Up to and including the line holding "d’identità elettronica (CIE)", write out the data exactly from its first line, but not the pictures.
== Data to use
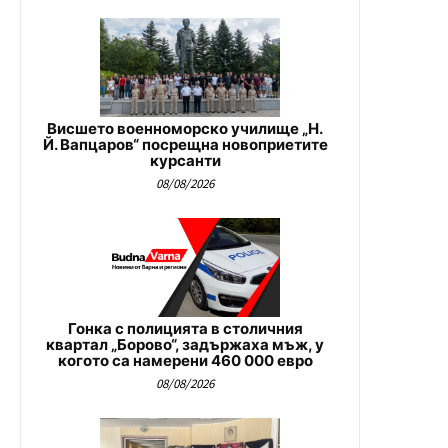
Висшето военноморско училище „Н.
Й. Вапцаров“ посрещна новоприетите
курсанти
08/08/2026
Гонка с полицията в столичния
квартал „Борово“, задържаха мъж, у
когото са намерени 460 000 евро
08/08/2026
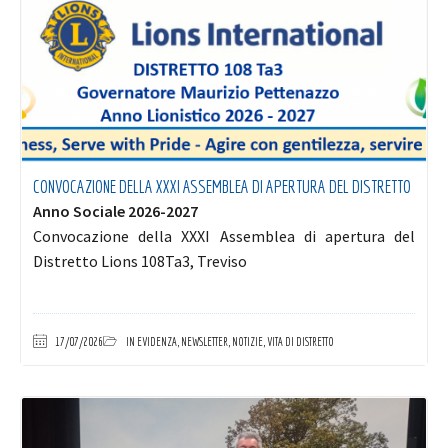
CONVOCAZIONE DELLA XXXI ASSEMBLEA DI APERTURA DEL DISTRETTO
Anno Sociale 2026-2027
Convocazione della XXXI Assemblea di apertura del
Distretto Lions 108Ta3, Treviso
17/07/2026
IN EVIDENZA
,
NEWSLETTER
,
NOTIZIE
,
VITA DI DISTRETTO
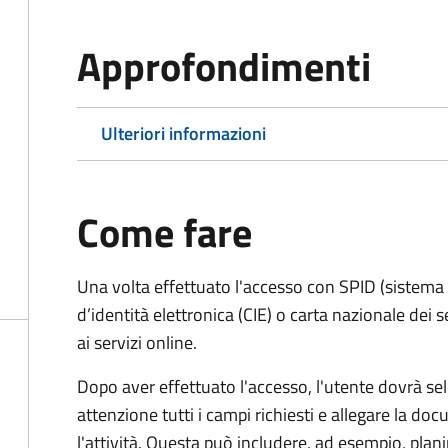
Approfondimenti
Ulteriori informazioni
Come fare
Una volta effettuato l'accesso con SPID (sistema pu
d’identità elettronica (CIE) o carta nazionale dei 
ai servizi online.
Dopo aver effettuato l'accesso, l'utente dovrà sele
attenzione tutti i campi richiesti e allegare la d
l'attività. Questa può includere, ad esempio, planim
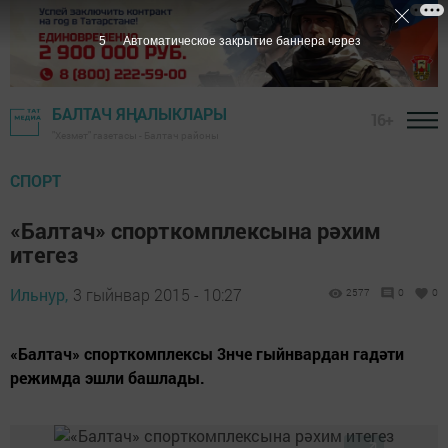
4
Автоматическое закрытие баннера через
БАЛТАЧ ЯҢАЛЫКЛАРЫ
16+
"Хезмәт" газетасы - Балтач районы
СПОРТ
«Балтач» спорткомплексына рәхим
итегез
Ильнур,
3 гыйнвар 2015 - 10:27
2577
0
0
«Балтач» спорткомплексы 3нче гыйнвардан гадәти
режимда эшли башлады.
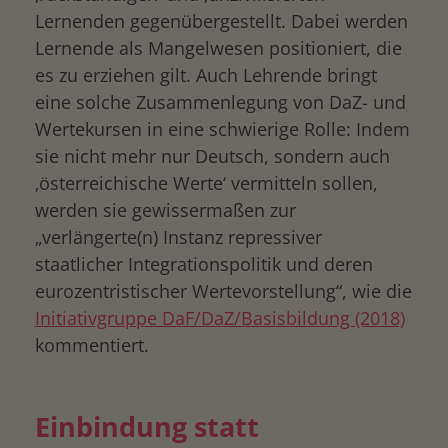
Lernenden gegenübergestellt. Dabei werden
Lernende als Mangelwesen positioniert, die
es zu erziehen gilt. Auch Lehrende bringt
eine solche Zusammenlegung von DaZ- und
Wertekursen in eine schwierige Rolle: Indem
sie nicht mehr nur Deutsch, sondern auch
‚österreichische Werte‘ vermitteln sollen,
werden sie gewissermaßen zur
„verlängerte(n) Instanz repressiver
staatlicher Integrationspolitik und deren
eurozentristischer Wertevorstellung“, wie die
Initiativgruppe DaF/DaZ/Basisbildung (2018)
kommentiert.
Einbindung statt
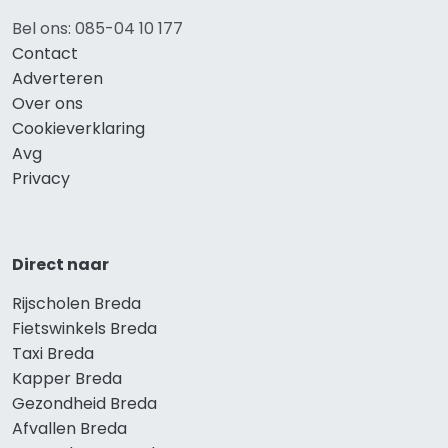
Bel ons: 085-04 10 177
Contact
Adverteren
Over ons
Cookieverklaring
Avg
Privacy
Direct naar
Rijscholen Breda
Fietswinkels Breda
Taxi Breda
Kapper Breda
Gezondheid Breda
Afvallen Breda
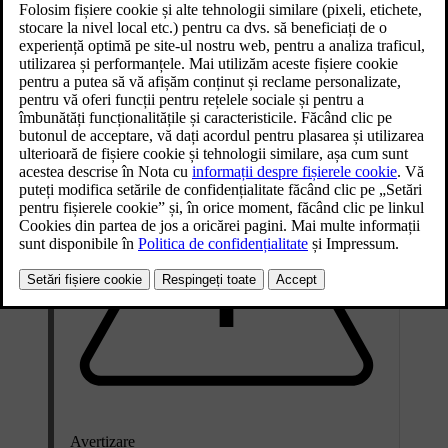
direct pe disc. Măsurarea periodică a grosimii discurilor de frână cu
ajutorul unui șubler sau al unui instrument echivalent vă poate ajuta
să stabiliți dacă acestea trebuie înlocuite.
Avertizare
====
Solution -
Висшето военноморско училище „Н.
Й. Вапцаров“ посрещна новоприетите
курсанти
08/08/2026
Гонка с полицията в столичния
квартал „Борово“, задържаха мъж, у
когото са намерени 460 000 евро
08/08/2026
CONVOCAZIONE DELLA XXXI ASSEMBLEA DI APERTURA DEL DISTRETTO
Anno Sociale 2026-2027
Convocazione della XXXI Assemblea di apertura del
Distretto Lions 108Ta3, Treviso
17/07/2026
IN EVIDENZA
,
NEWSLETTER
,
NOTIZIE
,
VITA DI DISTRETTO
Approfondimenti
Ulteriori informazioni
Come fare
Una volta effettuato l'accesso con SPID (sistema pu
d’identità elettronica (CIE) o carta nazionale dei 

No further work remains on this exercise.